Papers

Spark SQL: Relational Data Processing in Spark (2015)

Summary. Data processing frameworks like MapReduce and Spark can do things that relational databases can't do very easily. For example, they can operate over semi-structured or unstructured data, and they can perform advanced analytics. On the other hand, Spark's API allows user to run arbitrary code (e.g. rdd.map(some_arbitrary_function)) which prevents Spark from performing certain optimizations. Spark SQL marries imperative Spark-like data processing with declarative SQL-like data processing into a single unified interface.

Spark's main abstraction was an RDD. Spark SQL's main abstraction is a DataFrame: the Spark analog of a table which supports a nested data model of standard SQL types as well as structs, arrays, maps, unions, and user defined types. DataFrames can be manipulated as if they were RDDs of row objects (e.g. dataframe.map(row_func)), but they also support a set of standard relational operators which take ASTs, built using a DSL, as arguments. For example, the code users.where(users("age") < 40) constructs an AST from users("age") < 40 as an argument to filter the users DataFrame. By passing in ASTs as arguments rather than arbitrary user code, Spark is able to perform optimizations it previously could not do.
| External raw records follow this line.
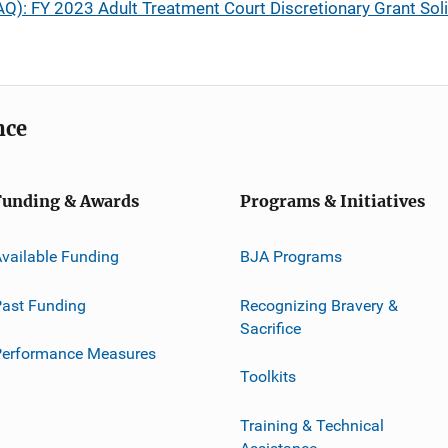
Q): FY 2023 Adult Treatment Court Discretionary Grant Soli
nce
Funding & Awards
Programs & Initiatives
vailable Funding
BJA Programs
ast Funding
Recognizing Bravery &
Sacrifice
Performance Measures
Toolkits
Training & Technical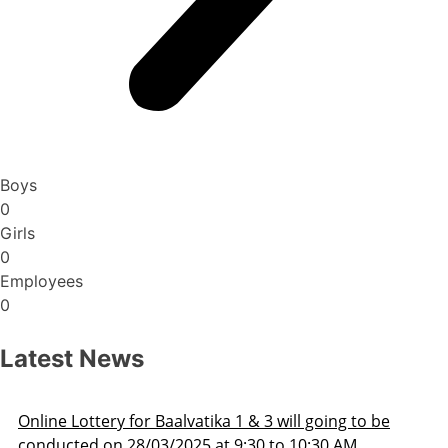
Boys
0
Girls
0
Employees
0
Latest News
be
Admission Schedule 2025-26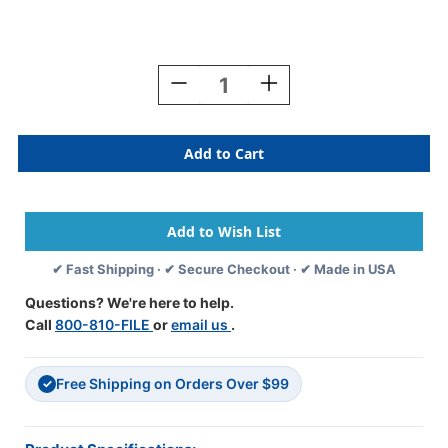
Current
Stock:
Decrease
Increase
Quantity
Quantity
Of
Of
HOLOGRAPHIC
HOLOGRAPHIC
2021
2021
SILVER
SILVER
Year
Year
Label
Label
3/4"H
3/4"H
X
X
✔ Fast Shipping · ✔ Secure Checkout · ✔ Made in USA
1-
1-
1/2"W
1/2"W
Questions? We're here to help.
END
END
Call
800-810-FILE
or
email us
.
TAB
TAB
500/ROLL
500/ROLL
Free Shipping on Orders Over $99
✓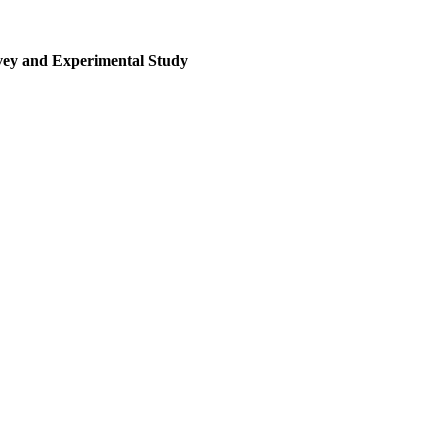
rvey and Experimental Study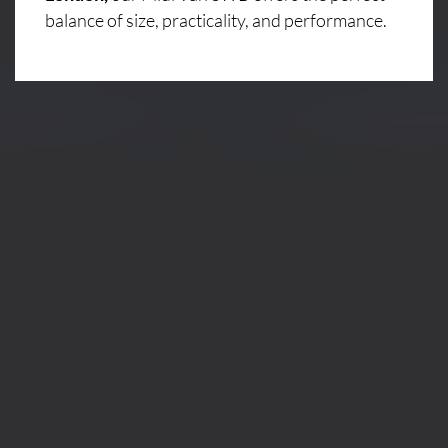
balance of size, practicality, and performance.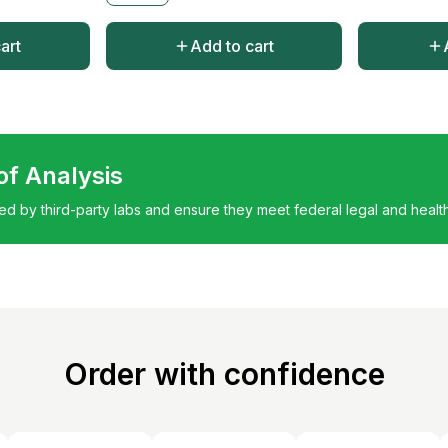
art
Add to cart
 of Analysis
ted by third-party labs and ensure they meet federal legal and healt
Order with confidence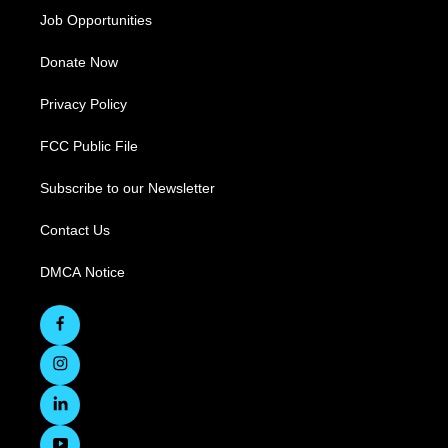
Job Opportunities
Donate Now
Privacy Policy
FCC Public File
Subscribe to our Newsletter
Contact Us
DMCA Notice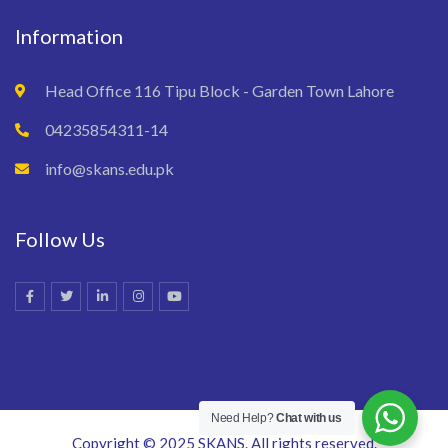
Information
Head Office 116 Tipu Block - Garden Town Lahore
04235854311-14
info@skans.edu.pk
Follow Us
Need Help?
Chat with us
Copyright © 2025 SKANS. All rights reserved.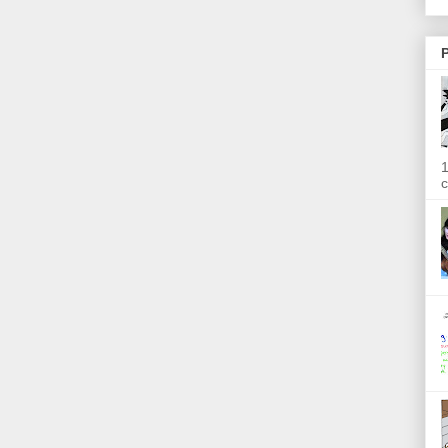
P
1
c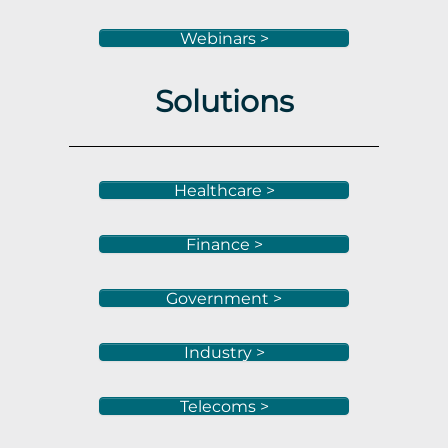
Webinars >
Solutions
Healthcare >
Finance >
Government >
Industry >
Telecoms >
DataFrames can also be queries using SQL.

Notably, integrating queries into an existing programming language (e.g. Scala) makes writing queries much easier. Intermediate subqueries can be reused, queries can be constructed using standard control flow, etc. Moreover, Spark eagerly typechecks queries even though their execution is lazy. Furthermore, Spark SQL allows users to create DataFrames of language objects (e.g. Scala objects), and UDFs are just normal Scala functions.

DataFrame queries are optimized and manipulated by a new extensible query optimizer called Catalyst. The query optimizer manipulates ASTs written in Scala using rules, which are just functions from trees to trees that typically use pattern matching. Queries are optimized in four phases:

Analysis. First, relations and columns are resolved, queries are typechecked, etc.
Logical optimization. Typical logical optimizations like constant folding, filter pushdown, boolean expression simplification, etc are performed.
Physical planning. Cost based optimization is performed.
Code generation. Scala quasiquoting is used for code generation.

Catalyst also makes it easy for people to add new data sources and user defined types.

Spark SQL also supports schema inference, ML integration, and query federation: useful features for big data.